It arrived about a week ago.
I had it delivered to my sister's house.
I thought it would be mailed in a box, wrapped in plain brown paper. You know, kind of like when you order something naughty from one of those sex magazines, er, or so I've been told. hee-hee
But no. It arrived like this.
So all the world can see.
Oh, I fell for it all right. Hook, line and credit card.
For those of you who may be living under a rock and don't know what "ZUMBA" is, it is an exercise routine to Latin music.
I am so gullible. I was flipping channels one day, and I was pulled in. I watched all these beautiful women showing off their abs, sweating their, well, ABS, off, and SMILING while they were dancing. Granted, they were probably PAID for this endorsement, but they did look happy.
Here's the problem. I'm a fat white chick with no rhythm who can't dance a lick.
But there are DVD's people! Three in fact!
And two (count 'em, 2!) sticks to shake while dancing!
C'mon, doesn't that make you want to shake your thang?
There were testimonials from fat women who lost inches off their waist, dropped dress sizes, etc. Here's what I'm thinking.
If they can do it, why can't I? They had to start somewhere, right? They probably had all the aches and pains that I do and the lack of exercise in their daily life.

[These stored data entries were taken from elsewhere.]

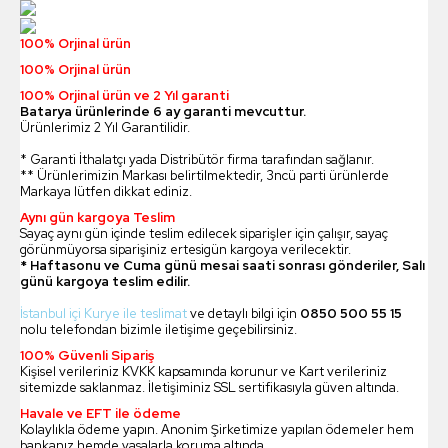
100% Orjinal ürün
100% Orjinal ürün
100% Orjinal ürün ve 2 Yıl garanti
Batarya ürünlerinde 6 ay garanti mevcuttur.
Ürünlerimiz 2 Yıl Garantilidir.
* Garanti İthalatçı yada Distribütör firma tarafından sağlanır.
** Ürünlerimizin Markası belirtilmektedir, 3ncü parti ürünlerde
Markaya lütfen dikkat ediniz.
Aynı gün kargoya Teslim
Sayaç aynı gün içinde teslim edilecek siparişler için çalışır, sayaç
görünmüyorsa siparişiniz ertesigün kargoya verilecektir.
* Haftasonu ve Cuma günü mesai saati sonrası gönderiler, Salı
günü kargoya teslim edilir.
İstanbul içi Kurye ile teslimat
ve detaylı bilgi için
0850 500 55 15
nolu telefondan bizimle iletişime geçebilirsiniz.
100% Güvenli Sipariş
Kişisel verileriniz KVKK kapsamında korunur ve Kart verileriniz
sitemizde saklanmaz. İletişiminiz SSL sertifikasıyla güven altında.
Havale ve EFT ile ödeme
Kolaylıkla ödeme yapın. Anonim Şirketimize yapılan ödemeler hem
bankanız hemde yasalarla koruma altında.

So I'm going to give it a try.
Even if it kills me.
Okay, I'm back. I watched the 60 minute Basic Steps video.
I lasted 20 minutes.
It started out easy enough. They give you the name of the dance, show it to you in regular motion, then take you step-by-step through the dance slowly. If it's a two part dance, using your arms and legs, they'll show you first the steps with your legs, then add the arms part.
Easy peasy, right?
Welllll...... somewhat. The first 20 minutes weren't too bad. But here are some of the problems I ran into:
1) okay - I live in a trailer - my space is LIMITED - AND carpeted. This seems to be a no-no. It is NOT easy to slide across the floor in dance moves. I looked a little spastic. I don't need ANY help in that department.
2) My house moves when I jump around. This is not good.
3) I have bad feet. Fallen arches, flat feet, whatever. I wore my gym shoes, but still had pain running along the bottom of my feet, even when STANDING THERE DOING NOTHING. This, also, is not good. (This probably means a trip to a podiatrist for much needed inserts for my shoes.)
4) Some moves call for "sticking your chest out". This is dangerous. I am top-heavy. I am afraid of falling over.
5) It's intimidating to watch these three skinny babes up there shaking their groove thang, with their belly buttons winking at me. Can't they at least have one fat chick dancing to prove it can be done?
6) Between stopping to cough, and praying that a little pee wouldn't escape when jumping around, I have a long way to go before looking like this.
Things I learned:
1) The old gray mare, she ain't what she used to be.
2) When the instructors say, "Give me some flavor", it has a whole different meaning from The Cooking Channel. It means "move those hips!" and "move those shoulders!" to the beat of the music. Make exaggerated movements.
3) This is the first time I wished I was Latino. Maybe I'd have more rhythm. And I'd be able to say more than, "Yo tango le chuga en mis pantaloonas!" (translates to: I have lettuce in my pants.)
4) An HOUR of dance steps is overwhelming. I'll watch the 20 minute basic video to see which dance steps it involves and see if I can get by with what I learned. Otherwise, I'll be studying the dance moves video for awhile. It doesn't matter since no one is watching me and it's still exercise.
If I still think I can't "ZUMBA", what's the worse that can happen?
I sell the whole thing on e-Bay and get less than what I paid for it?